An additional insured has partial ownership of a vehicle or is liable for a vehicle that is insured by another party. A driver on a policy is not automatically considered an additional insured.
- An additional insured is a vehicle's partial owner or is liable for a vehicle insured by someone else.
- A driver who is listed on the policy is not the same as an additional insured.
- Additional insured parties are typically co-owners on the title, leaseholders, or driving vehicles owned by someone else.
- A listed driver isn't eligible for the compensation an additional insured is.
Additional Insured vs. Listed Driver
A difference exists between an additional insured and a listed driver. Do not assume because you are listed on someone's policy as a driver, that you will be compensated for a loss. Only named insureds, loss payees, and additional insureds are listed on insurance claim checks for total losses.
The additional insured must have ownership of one or more vehicles on the policy. Additionally, this person may or may not drive the vehicle, depending on whether the individual is listed as a driver or has insurance elsewhere.
The listed driver could have no ownership of the vehicle, be its primary operator, or even just occasionally operate the vehicle.
Who Is Usually Added as an Additional Insured?
- Co-titled vehicles: usually have an additional insured if the two people on the title are not married or are listed as named insureds together. For example, if your grandmother cosigned on a car for you and doesn't live in your household, she would be listed as an additional insured. She does not need to be listed as a driver because she lives out of the household and probably has her own car insurance policy. As part-owner of the car and an additional insured, she is entitled to compensation after a total loss if both of you owe less than the actual cash value of the vehicle.

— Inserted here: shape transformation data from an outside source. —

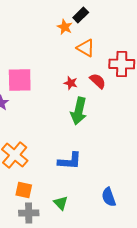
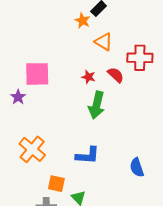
orange square: (24, 190) -> (56, 184), moved
blue semicircle: (109, 197) -> (137, 167), moved

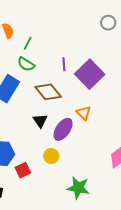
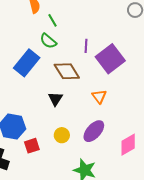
green line: (28, 43) -> (52, 20), turned -64
purple ellipse: (63, 129) -> (94, 131), moved

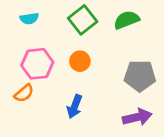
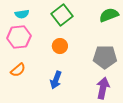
green semicircle: (127, 20) -> (109, 15), moved
pink hexagon: (37, 64) -> (19, 37), moved
purple arrow: (137, 117) -> (103, 88), turned -65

- Leased vehicles: should always have the lease company listed as both loss payee and additional insured, sometimes referred to as combination. The lease company acts as both the lender and the owner of the vehicle. In a total loss, the lease company would get the claim check. Often, gap insurance is included on leases so you won't have to worry about an out-of-pocket expense.

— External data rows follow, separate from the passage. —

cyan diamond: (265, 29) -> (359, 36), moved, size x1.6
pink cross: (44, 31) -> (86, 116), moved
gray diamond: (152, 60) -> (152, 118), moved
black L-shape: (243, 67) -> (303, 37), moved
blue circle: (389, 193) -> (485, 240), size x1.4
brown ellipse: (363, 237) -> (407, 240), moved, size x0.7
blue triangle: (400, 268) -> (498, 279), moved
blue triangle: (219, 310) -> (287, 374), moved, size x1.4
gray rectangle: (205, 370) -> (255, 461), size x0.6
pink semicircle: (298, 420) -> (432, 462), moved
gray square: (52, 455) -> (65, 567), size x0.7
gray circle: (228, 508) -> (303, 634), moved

- The vehicle owner is not the named insured: Not many insurance companies allow people to insure vehicles they don't own. Preferred carriers are often very strict about the rule and only allow insurance to be held in the name of the person on the title. Some standard and non-standard insurance companies do not have any restrictions on who insures a vehicle. If you allow someone to insure your vehicle and physical damage protection is purchased, the claim check will go to the insured unless you are listed as an additional insured.

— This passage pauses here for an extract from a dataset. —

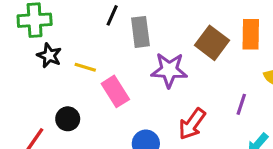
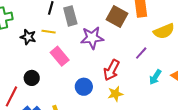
black star: (49, 56) -> (28, 37), moved
yellow line: (85, 67) -> (49, 32), moved
purple line: (241, 104) -> (141, 53), turned 32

The Purpose of Being Listed as an Additional Insured
The additional insured is notified anytime a change is made to the vehicle. If coverage is reduced to storage insurance, the additional insured is notified. The same goes if the vehicle is removed from the policy or coverage is added or reduced in any way. It keeps the additional insured in the loop when it comes to insuring the vehicle.
Additional insureds are included in insurance claim payouts. As an owner of the insured property, the additional insured's name is on total loss claim checks.
When Should an Additional Insured be Removed?
An additional insured is only removed when the name is removed from the title due to a sale. Because the additional insured has no interest in the vehicle after its sale, they should be removed immediately. Having an additional insured listed on the policy can delay the transfer of a vehicle's title during a sale if it is not first removed.
The owner of the vehicle is entitled to compensation if the coverage is correct and the owner owes less than the actual cash value of the vehicle. Whether you are the additional insured or you need to add one to your insurance policy, it is important to know how additional insured works. Make sure the additional insured is listed properly on your policy by checking your declaration page or by asking your agent.